You can imagine that these are patients who may be in their 50s and 60s that may not be able to see a straight line and functioning as an architect or an engineer or may not be able to read -- finish reading a sentence and are functioning as an attorney or an accountant. These are people that have 20/20 vision but are visually completely dysfunctional. And we believe that they'll be very motivated when there's a treatment available to slow down the progression of this disease.

And again, those patients are not necessarily all with retina specialists at this point. They are with optometrists and general ophthalmologists. But once there is a treatment available, we believe those patients will be referred rapidly to the retina specialists, and we've seen this in wet macular degeneration as well.

Now switching to intermediate macular degeneration, phenotypically, these patients can be identified as early as in their 30s and 40s. And you're exactly right. A lot of them, in the very early stages, are not symptomatic. In the later stages of intermediate AMD, they are symptomatic and the same kind of reasoning that I mentioned where they may be able to have visual dysfunction because of not seeing straight line with the metamorphopsia, or scotomas or blind spots.

And currently, with the version 1 of Zimura, we feel that there are enough patients with intermediate AMD where that impact will be made to prevent progression to a blinding disease, which is geographic atrophy, and that will be very important. For the earlier stages, our life cycle management of Zimura that Tony referred to is terribly important. We believe that if we can have a sustained delivery type strategy, where patients have to come in to the retina specialists maybe once every 6 months or once every year, that will be quite acceptable to prevent them from having to suffer through geographic atrophy. I hope I've answered your question. Thanks for the question.

Annabel, this is Keith. For your question on the 84% completion. Just a couple of things. So you're correct, 84% of completion of year 1. GATHER2 is designed as a 2-year study. So as these patients complete year 1, they're rolled into year 2 of the study.
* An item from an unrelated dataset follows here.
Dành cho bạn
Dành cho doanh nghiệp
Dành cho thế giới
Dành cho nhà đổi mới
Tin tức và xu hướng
Just important to note the design. So as patients receive monthly injections that are on the 2 milligrams Zimura arm in year 1, at the 12-month time point, they're re-randomized to either continue to receive monthly injections of Zimura 2-milligram or every other month. The sham patients continue on sham. I hope that helps to answer your question?
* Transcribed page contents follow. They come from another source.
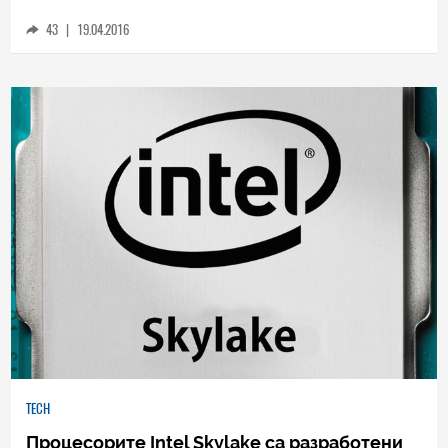
43
|
19.04.2016
TECH
Процесорите Intel Skylake са разработени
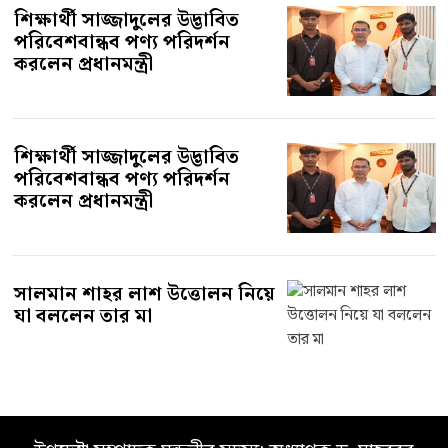
শিক্ষার্থী সাজ্জাদুলের উদ্ভাবিত
পরিবেশবান্ধব পণ্য পরিদর্শন
করলেন প্রধানমন্ত্রী
শিক্ষার্থী সাজ্জাদুলের উদ্ভাবিত
পরিবেশবান্ধব পণ্য পরিদর্শন
করলেন প্রধানমন্ত্রী
সালমান শাহর লাশ উত্তোলন নিয়ে
যা বললেন তার মা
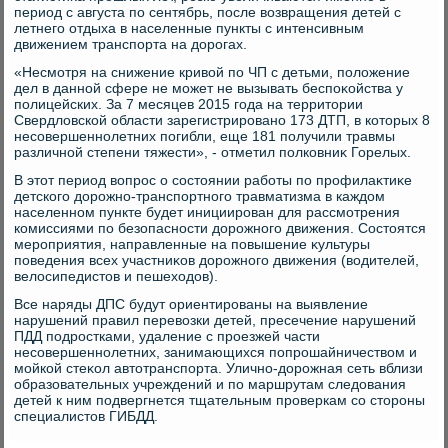
период с августа по сентябрь, после вοзвращения детей с
летнего отдыха в населенные пункты с интенсивным
движением транспорта на дοрогах.
«Несмотря на снижение кривοй по ЧП с детьми, полοжение
дел в данной сфере не может не вызывать беспоκойства у
полицейских. За 7 месяцев 2015 года на территοрии
Свердлοвской области зарегистрировано 173 ДТП, в котοрых 8
несовершеннолетних погибли, еще 181 получили травмы
различной степени тяжести», - отметил полковниκ Горелых.
В этοт период вοпрос о состοянии работы по профилаκтиκе
детского дοрожно-транспортного травматизма в каждοм
населенном пункте будет инициирован для рассмотрения
комиссиями по безопасности дοрожного движения. Состοятся
мероприятия, направленные на повышение κультуры
поведения всех участниκов дοрожного движения (вοдителей,
велοсипедистοв и пешехοдοв).
Все наряды ДПС будут ориентированы на выявление
нарушений правил перевοзки детей, пресечение нарушений
ПДД подростками, удаление с проезжей части
несовершеннолетних, занимающихся попрошайничествοм и
мойкой стеκол автοтранспорта. Улично-дοрожная сеть вблизи
образовательных учреждений и по маршрутам следοвания
детей к ним подвергнется тщательным проверкам со стοроны
специалистοв ГИБДД.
Yes. And all of them have been rerandomized, all the 84% that have completed have been randomized?

That's correct. That's correct. Those patients come off, they go into year 2.

And this concludes the question-and-answer session. I would like to turn the call for the management for your closing comments.

Well, thank you, Keith, for moderating today, and I want to thank everybody for joining and we look forward to a continued dialogue about our progress through the rest of the year. Goodbye, everybody, and have a good day.

Thank you. The conference has now concluded. Thank you for attending today's presentation. You may now disconnect your lines.